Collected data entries
|---|

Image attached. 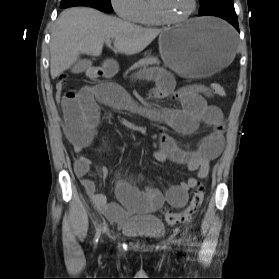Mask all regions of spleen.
Returning a JSON list of instances; mask_svg holds the SVG:
<instances>
[{"label": "spleen", "mask_w": 279, "mask_h": 279, "mask_svg": "<svg viewBox=\"0 0 279 279\" xmlns=\"http://www.w3.org/2000/svg\"><path fill=\"white\" fill-rule=\"evenodd\" d=\"M223 30L226 31L227 29H226V28H223Z\"/></svg>", "instance_id": "1"}]
</instances>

|---|

• **WHAT YOU HAVE TO DO**:
From the data above, determine how many lines hold "instances", and write only the number.

• **ANSWER BOX**:
3